EDMs – Dead or Alive?
Email direct marketing has always been a bit of an ugly duckling. It originated as the virtual equivalent of junk mail, choking up inboxes all around the world with ungainly, irrelevant material that would largely be overlooked by the consumer.
In the early noughties, legislation and technology caught up with the EDM phenomenon and clipped its wings by putting heavy restrictions on what could and could not be sent. By the late noughties EDM was on life support, with nearly 30% of commercial emails failing to reach the inbox and subscribers opting out in droves due to the overwhelming volume of irrelevant marketing material clogging up their inbox. Fast forward to 2015 and EDM is alive and well, universally recognized as one of the most effective tools in a marketer’s arsenal. EDM is responsible for nearly 7% of customer acquisitions, a number that puts the social media platforms to shame.
So how did EDM manage to claw its way back from the grave? In short, it got better at connecting with the consumer.

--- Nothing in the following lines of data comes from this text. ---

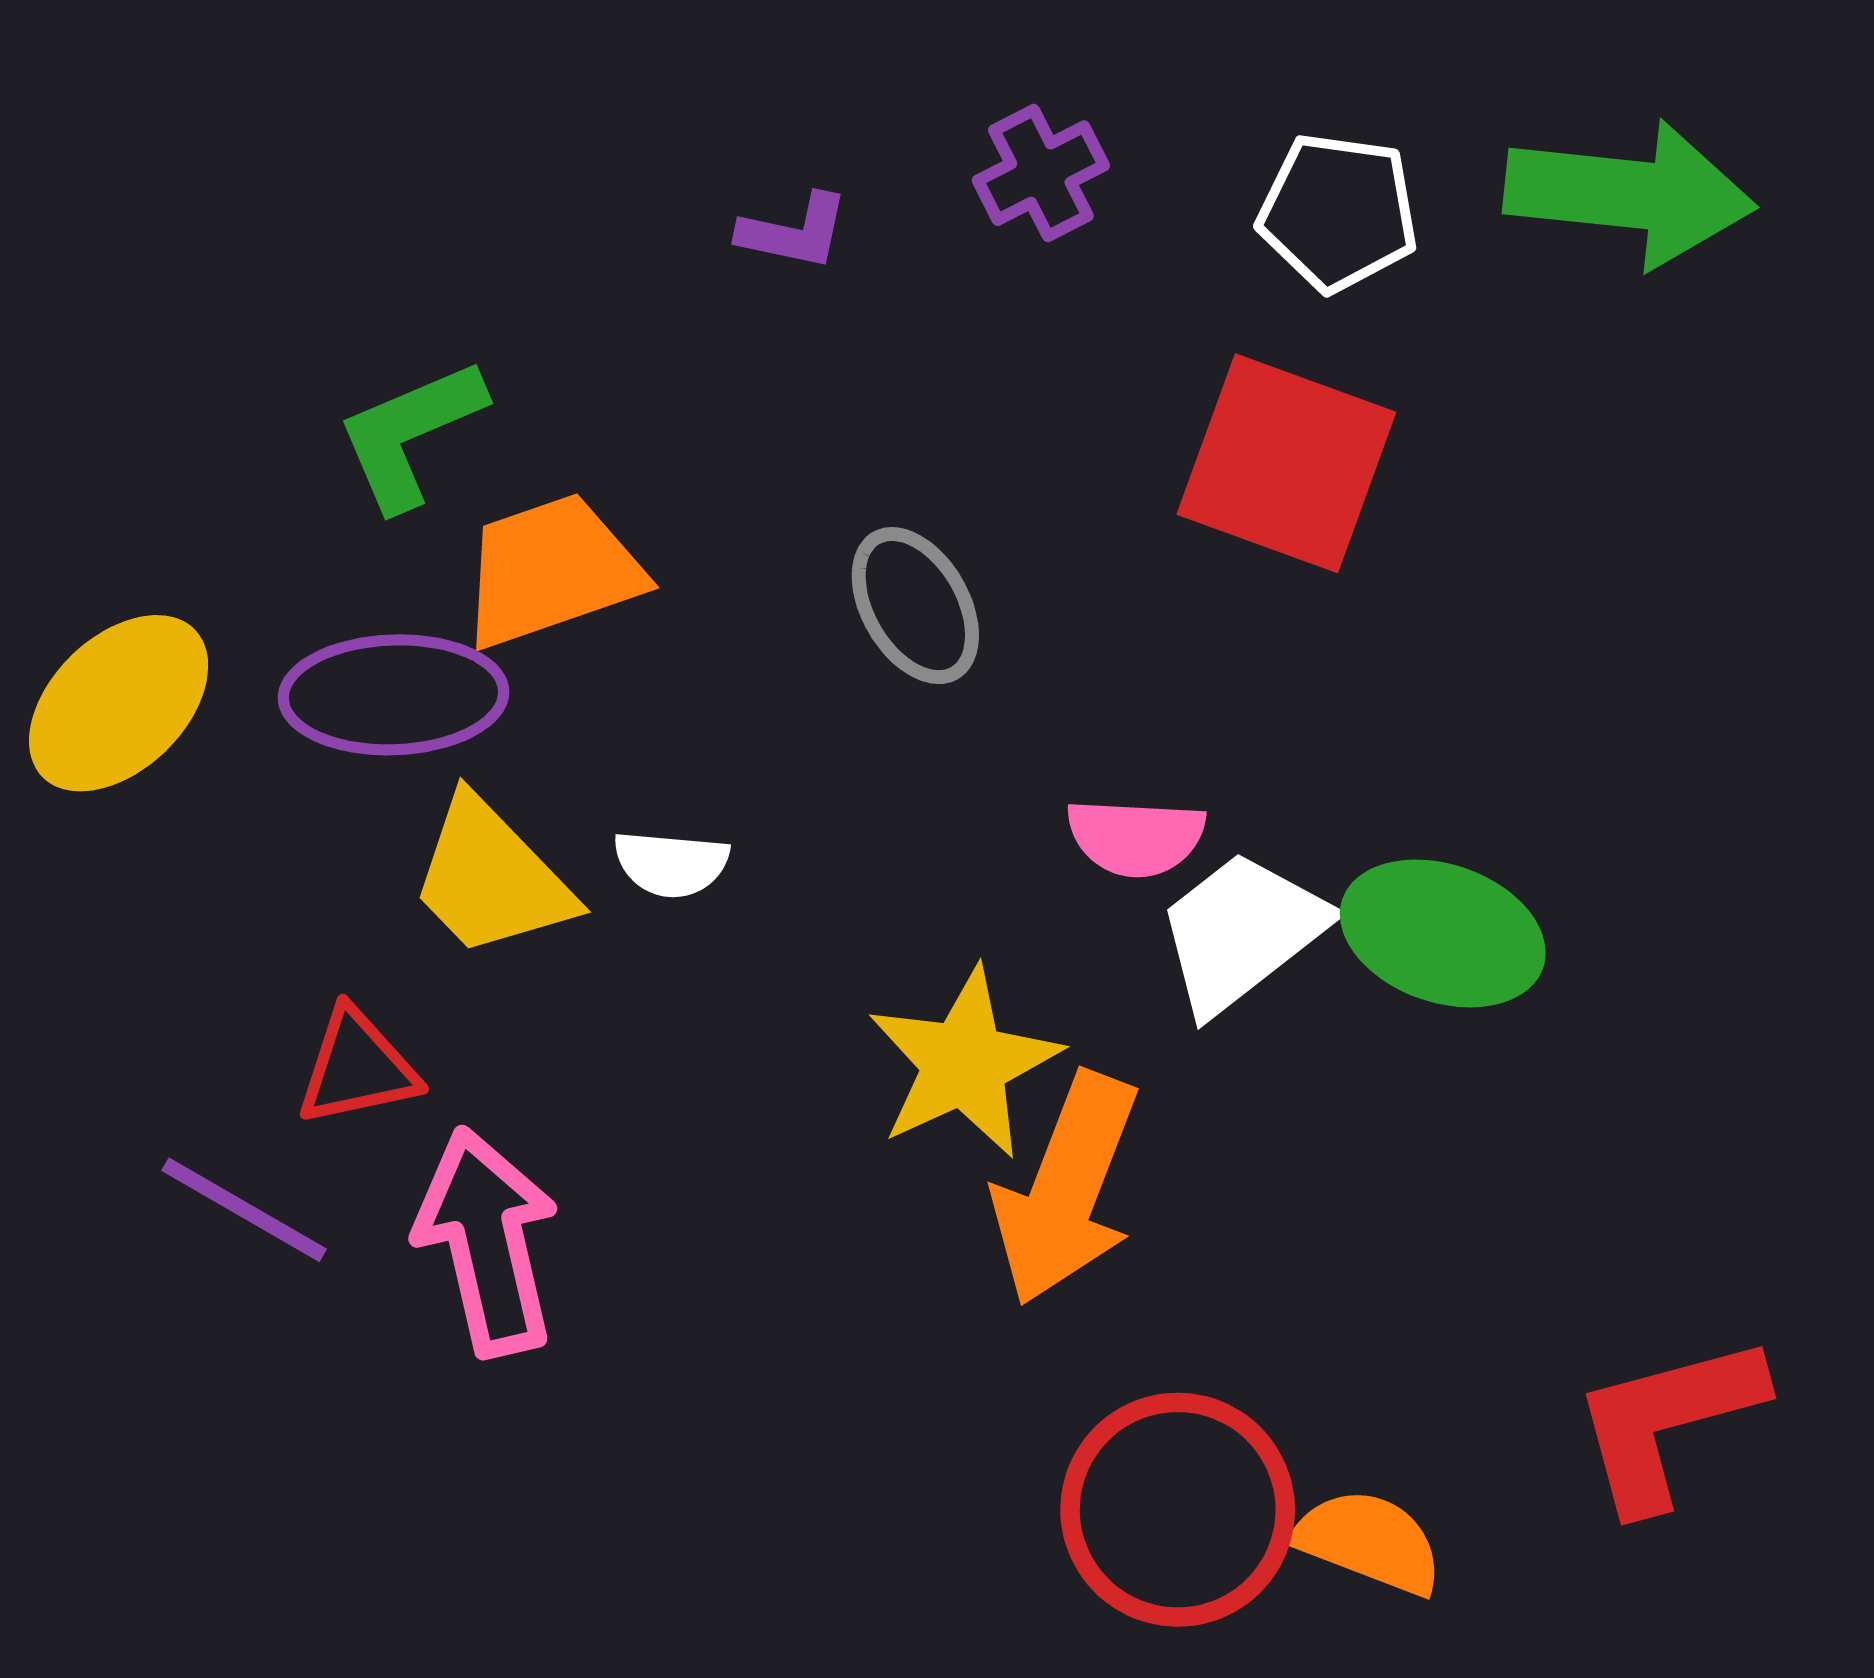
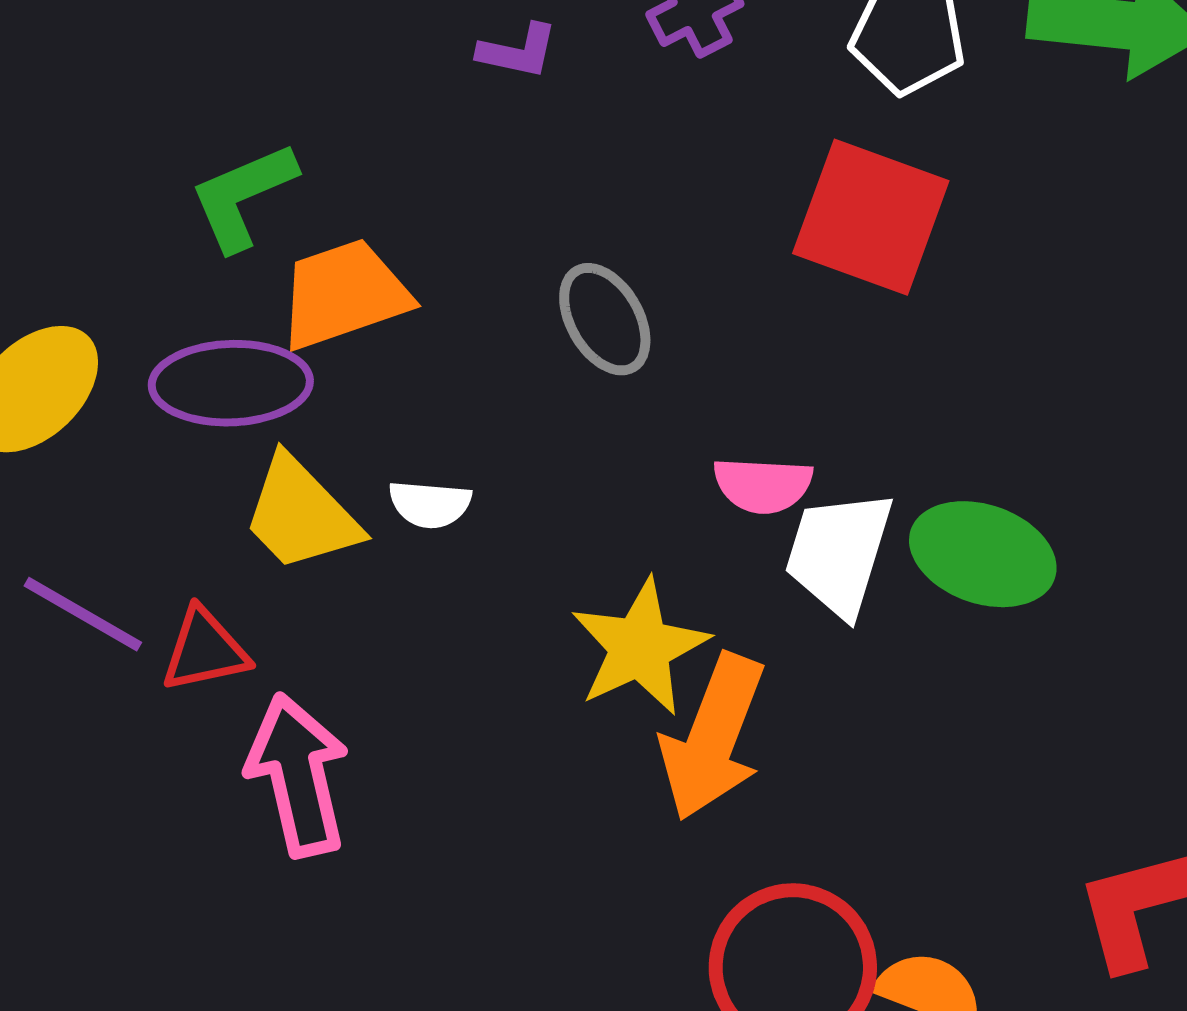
white trapezoid: (1242, 932) -> (839, 553), turned -35
purple line: (244, 1210) -> (83, 614), moved

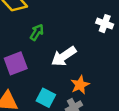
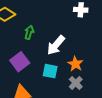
cyan square: (46, 98) -> (50, 71), moved

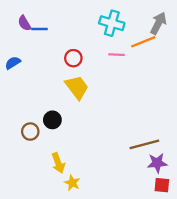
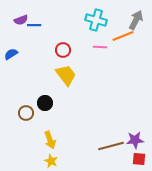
purple semicircle: (24, 23) -> (21, 20), turned -80
brown line: (144, 144) -> (111, 146), moved
yellow star: (72, 183) -> (51, 161), moved

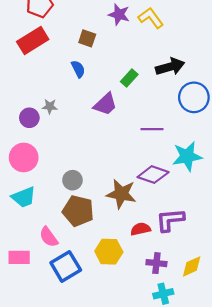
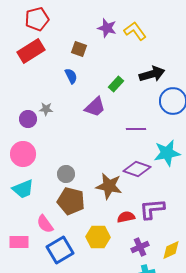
purple cross: (156, 263) -> (140, 247), turned -30

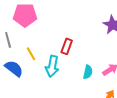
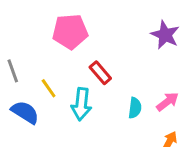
pink pentagon: (25, 15) -> (70, 32), moved
red rectangle: (67, 46) -> (100, 73), turned -56

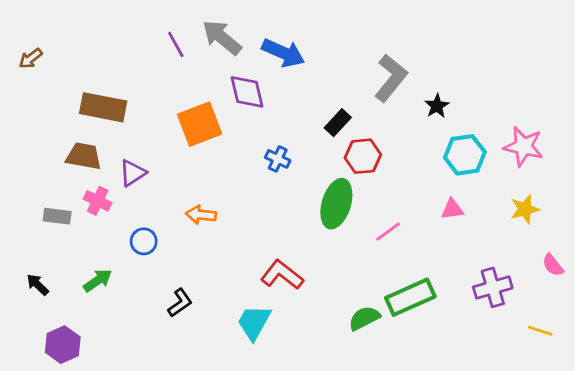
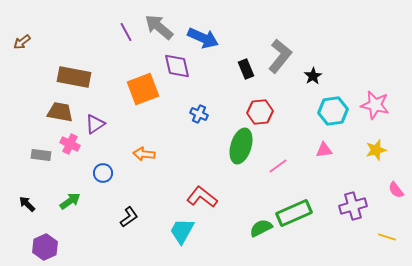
black rectangle: (338, 123) -> (246, 69), moved, turned -66

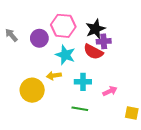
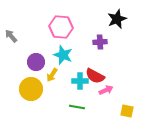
black star: (95, 29) -> (117, 19), moved
purple circle: (39, 38) -> (36, 62), moved
red semicircle: (93, 52) -> (95, 76), moved
yellow arrow: (54, 76) -> (52, 75), turned -48

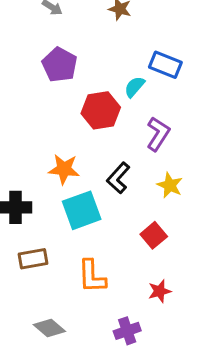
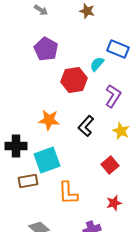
cyan square: (82, 210) -> (47, 160), moved

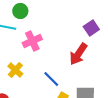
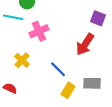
purple square: (91, 28) -> (98, 18), turned -35

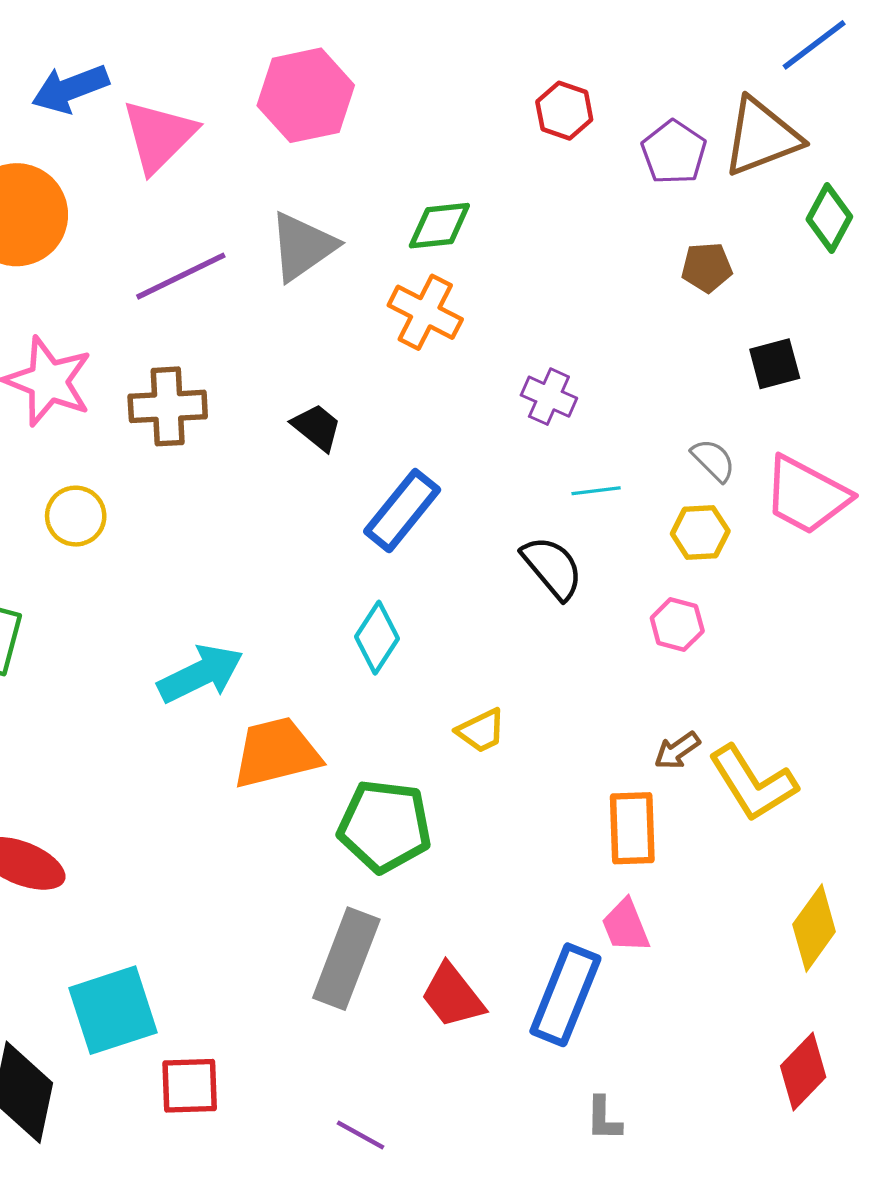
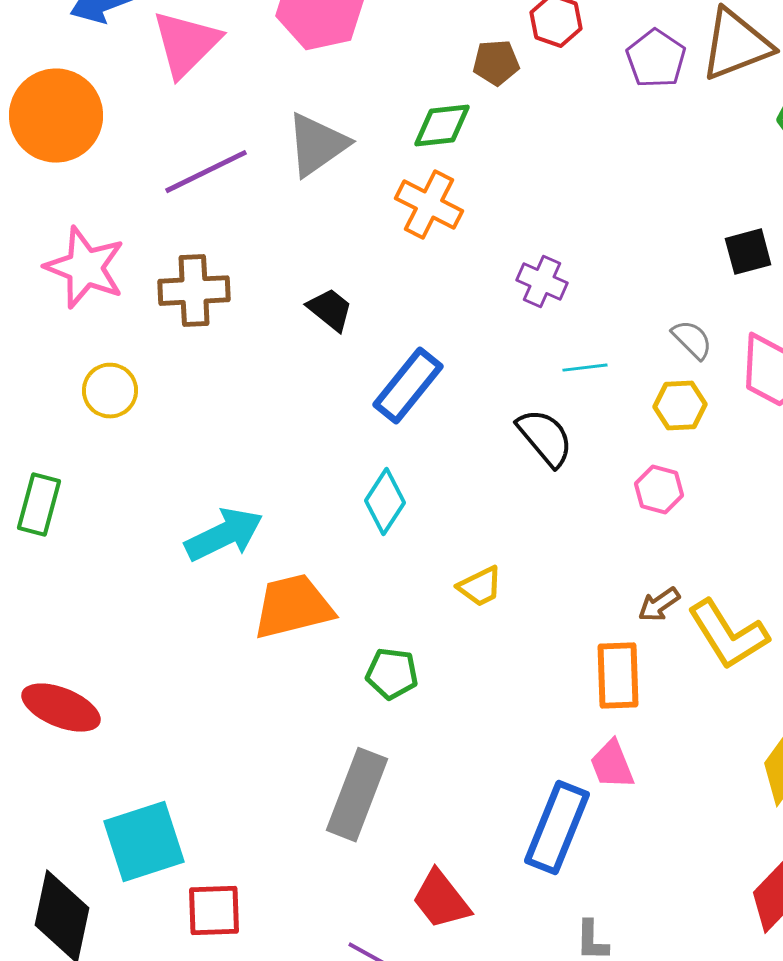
brown pentagon: (707, 267) -> (496, 63), moved
green pentagon: (385, 826) -> (392, 674), size x0.6
red trapezoid: (453, 996) -> (441, 900), moved

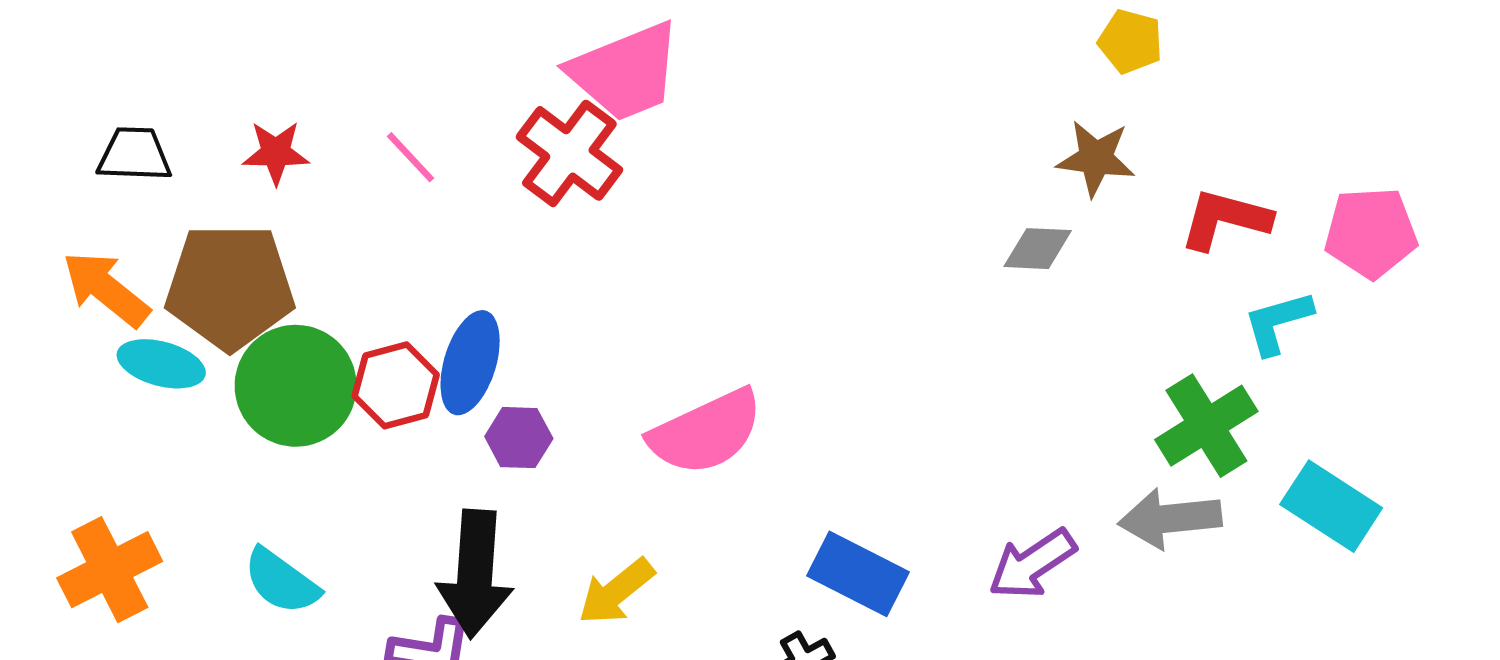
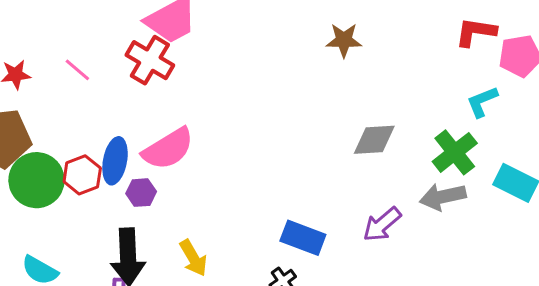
brown star: (1096, 158) -> (344, 40), moved
red L-shape: (1225, 219) -> (476, 32), moved
gray diamond: (1038, 249) -> (374, 140), moved, size x1.4
pink semicircle: (706, 432) -> (168, 149), moved
yellow arrow: (616, 591) -> (193, 258), turned -75

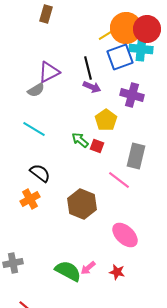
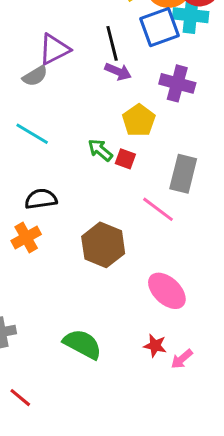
black semicircle: (40, 173) -> (41, 199), turned -45
pink arrow: (88, 268) -> (182, 359), moved

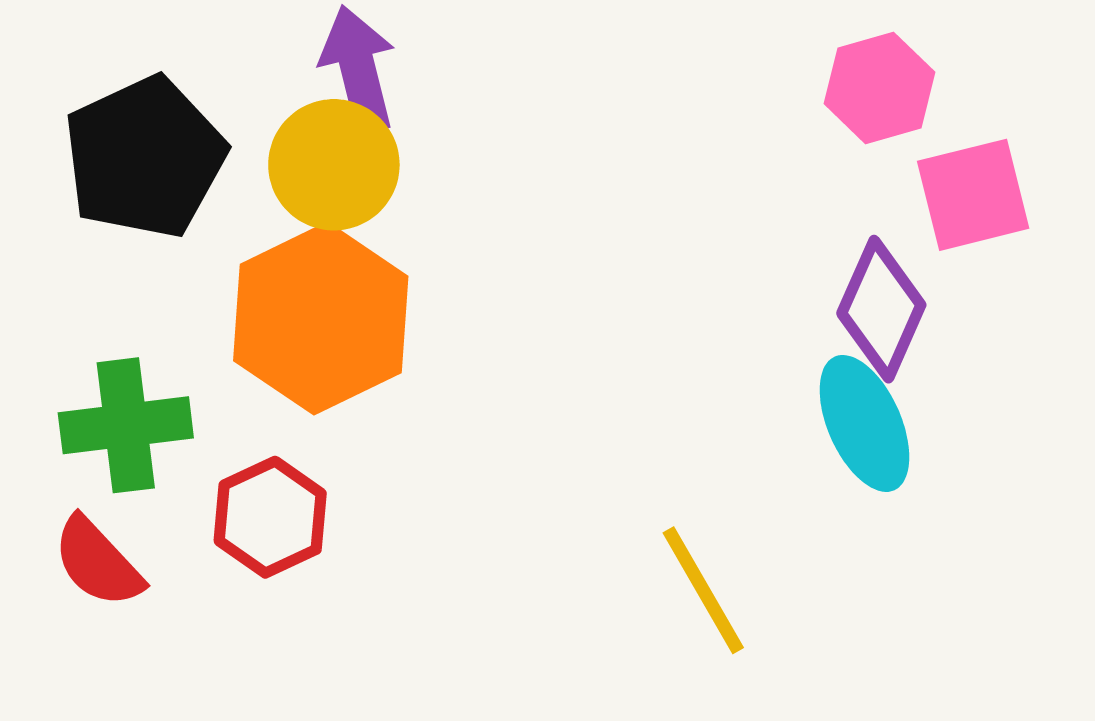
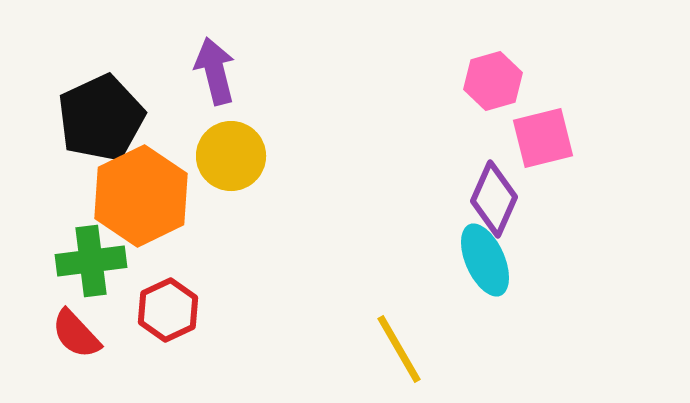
yellow circle: (334, 165) -> (231, 156), moved
orange hexagon: (321, 318) -> (141, 196), moved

Lesson one: Make it personal
We live in the age of the individual, so it speaks to reason that people don’t want to be treated as another blip in a faceless consumer mass. In the modern age, people like to be recognized as discerning, autonomous, and unique, that’s why emailing general promotional material en masse became so ineffective. For modern EDM, segmentation is the answer to this quandary. By utilizing more sophisticated consumer data tracking, marketers are now able to tailor email content to individual preferences and tastes.
Lesson two: Make it relevant
Some EDM takes it right down to the personal level by responding directly to a customer’s activity on their site. Something like the ‘abandoned cart’ email, loyalty reward email, and the ‘thank you for shopping with us recently’ promotion are all excellent examples of companies following up on customer interest and activity. EDM is reviving and digitizing the kind of personalised customer service people like to claim died with the birth of the internet.
Lesson three: Make it catchy
In its younger days, EDM content was essentially lifted from its print mail predecessors and rife with trite marketing jargon that is slick in all the wrong ways. Modern EDM has broken away from this stale formulaic approach and developed its own style of sharp, snappy brand of content that speaks to the individual more than it speaks to the consumer.
EDM is a perfect example of digital Darwinism; a format that has evolved significantly to thrive in the fast and fickle online universe. Although the EDM that choked up your spam box in 2005 is well and truly dead, its modern descendant is the picture of health.